Print the data below exactly, but only the lines from the one containing "de producción. Con" down to the one containing "Solicitar pruebas de", inclusive.

### [Material provided]
####
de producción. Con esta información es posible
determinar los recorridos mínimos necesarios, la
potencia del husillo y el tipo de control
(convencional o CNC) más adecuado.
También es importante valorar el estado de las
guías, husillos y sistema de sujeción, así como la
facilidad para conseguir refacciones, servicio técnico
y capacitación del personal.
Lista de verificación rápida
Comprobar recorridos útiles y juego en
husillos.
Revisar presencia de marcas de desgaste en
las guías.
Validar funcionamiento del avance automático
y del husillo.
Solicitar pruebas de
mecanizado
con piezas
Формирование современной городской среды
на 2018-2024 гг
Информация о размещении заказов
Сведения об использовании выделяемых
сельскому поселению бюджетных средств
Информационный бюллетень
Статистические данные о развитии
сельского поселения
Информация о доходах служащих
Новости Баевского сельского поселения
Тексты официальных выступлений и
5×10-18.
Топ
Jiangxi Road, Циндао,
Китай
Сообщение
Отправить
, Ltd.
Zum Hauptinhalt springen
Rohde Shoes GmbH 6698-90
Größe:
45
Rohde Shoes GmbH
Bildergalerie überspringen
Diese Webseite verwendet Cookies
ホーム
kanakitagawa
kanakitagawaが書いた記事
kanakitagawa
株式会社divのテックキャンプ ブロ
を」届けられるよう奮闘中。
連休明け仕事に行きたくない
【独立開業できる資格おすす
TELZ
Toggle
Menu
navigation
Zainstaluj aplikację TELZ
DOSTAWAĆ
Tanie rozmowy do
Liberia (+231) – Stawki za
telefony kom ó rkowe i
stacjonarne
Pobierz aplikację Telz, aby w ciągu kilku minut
####
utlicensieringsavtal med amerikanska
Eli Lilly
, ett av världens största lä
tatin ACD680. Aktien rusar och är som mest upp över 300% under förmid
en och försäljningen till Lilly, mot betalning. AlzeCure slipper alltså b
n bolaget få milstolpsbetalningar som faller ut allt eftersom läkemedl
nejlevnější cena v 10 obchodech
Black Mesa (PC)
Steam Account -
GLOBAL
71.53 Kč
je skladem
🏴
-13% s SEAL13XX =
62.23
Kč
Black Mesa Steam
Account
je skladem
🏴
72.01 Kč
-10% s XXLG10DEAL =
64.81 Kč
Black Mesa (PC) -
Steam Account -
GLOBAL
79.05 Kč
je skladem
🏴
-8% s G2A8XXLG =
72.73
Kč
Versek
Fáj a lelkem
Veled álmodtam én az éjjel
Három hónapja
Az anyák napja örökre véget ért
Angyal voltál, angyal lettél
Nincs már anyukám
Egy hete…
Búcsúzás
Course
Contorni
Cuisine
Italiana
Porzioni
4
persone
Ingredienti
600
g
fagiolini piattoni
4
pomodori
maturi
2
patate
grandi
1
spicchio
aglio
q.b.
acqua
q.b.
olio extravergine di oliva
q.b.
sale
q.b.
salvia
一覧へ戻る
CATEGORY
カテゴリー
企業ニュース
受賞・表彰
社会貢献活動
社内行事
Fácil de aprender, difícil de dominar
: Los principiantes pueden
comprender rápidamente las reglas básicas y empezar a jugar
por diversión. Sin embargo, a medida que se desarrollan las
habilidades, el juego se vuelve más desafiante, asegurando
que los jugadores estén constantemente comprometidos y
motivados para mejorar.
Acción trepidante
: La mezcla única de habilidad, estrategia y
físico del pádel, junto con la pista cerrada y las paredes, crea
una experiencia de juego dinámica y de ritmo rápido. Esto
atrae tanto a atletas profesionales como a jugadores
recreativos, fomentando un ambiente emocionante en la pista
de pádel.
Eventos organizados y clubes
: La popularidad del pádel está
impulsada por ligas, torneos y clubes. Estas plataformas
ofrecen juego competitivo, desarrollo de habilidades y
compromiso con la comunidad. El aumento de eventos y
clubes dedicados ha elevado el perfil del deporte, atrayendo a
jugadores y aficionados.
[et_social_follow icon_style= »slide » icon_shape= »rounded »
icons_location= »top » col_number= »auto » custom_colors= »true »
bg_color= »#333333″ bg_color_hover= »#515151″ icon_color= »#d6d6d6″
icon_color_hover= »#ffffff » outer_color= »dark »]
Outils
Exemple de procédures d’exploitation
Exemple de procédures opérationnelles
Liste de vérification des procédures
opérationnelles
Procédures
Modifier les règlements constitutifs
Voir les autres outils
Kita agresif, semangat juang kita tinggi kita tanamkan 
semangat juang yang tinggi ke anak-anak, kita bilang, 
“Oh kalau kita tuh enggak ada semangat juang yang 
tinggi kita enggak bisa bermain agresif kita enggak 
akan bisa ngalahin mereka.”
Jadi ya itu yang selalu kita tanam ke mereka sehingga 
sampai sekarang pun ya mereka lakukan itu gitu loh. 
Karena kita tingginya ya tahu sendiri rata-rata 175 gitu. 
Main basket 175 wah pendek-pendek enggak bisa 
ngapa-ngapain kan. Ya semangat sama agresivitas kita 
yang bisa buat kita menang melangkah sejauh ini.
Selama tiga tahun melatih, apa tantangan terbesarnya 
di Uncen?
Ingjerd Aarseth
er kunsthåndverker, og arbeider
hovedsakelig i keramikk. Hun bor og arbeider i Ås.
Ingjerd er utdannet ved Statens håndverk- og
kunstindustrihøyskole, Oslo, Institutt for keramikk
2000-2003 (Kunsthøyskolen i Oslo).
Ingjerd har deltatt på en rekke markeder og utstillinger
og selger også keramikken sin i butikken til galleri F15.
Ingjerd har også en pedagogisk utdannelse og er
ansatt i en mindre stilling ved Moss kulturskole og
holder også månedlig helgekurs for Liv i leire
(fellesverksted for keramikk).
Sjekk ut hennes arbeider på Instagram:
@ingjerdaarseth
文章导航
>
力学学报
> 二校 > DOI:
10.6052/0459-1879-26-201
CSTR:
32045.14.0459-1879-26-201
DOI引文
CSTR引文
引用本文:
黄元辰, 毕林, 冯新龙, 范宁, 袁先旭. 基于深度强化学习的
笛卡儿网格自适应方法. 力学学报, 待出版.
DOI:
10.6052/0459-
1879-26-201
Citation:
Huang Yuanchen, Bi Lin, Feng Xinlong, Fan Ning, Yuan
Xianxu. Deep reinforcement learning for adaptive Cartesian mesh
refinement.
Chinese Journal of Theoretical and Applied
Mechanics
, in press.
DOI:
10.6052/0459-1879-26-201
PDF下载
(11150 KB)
####
### [Finished exercise]
de producción. Con esta información es posible
determinar los recorridos mínimos necesarios, la
potencia del husillo y el tipo de control
(convencional o CNC) más adecuado.
También es importante valorar el estado de las
guías, husillos y sistema de sujeción, así como la
facilidad para conseguir refacciones, servicio técnico
y capacitación del personal.
Lista de verificación rápida
Comprobar recorridos útiles y juego en
husillos.
Revisar presencia de marcas de desgaste en
las guías.
Validar funcionamiento del avance automático
y del husillo.
Solicitar pruebas de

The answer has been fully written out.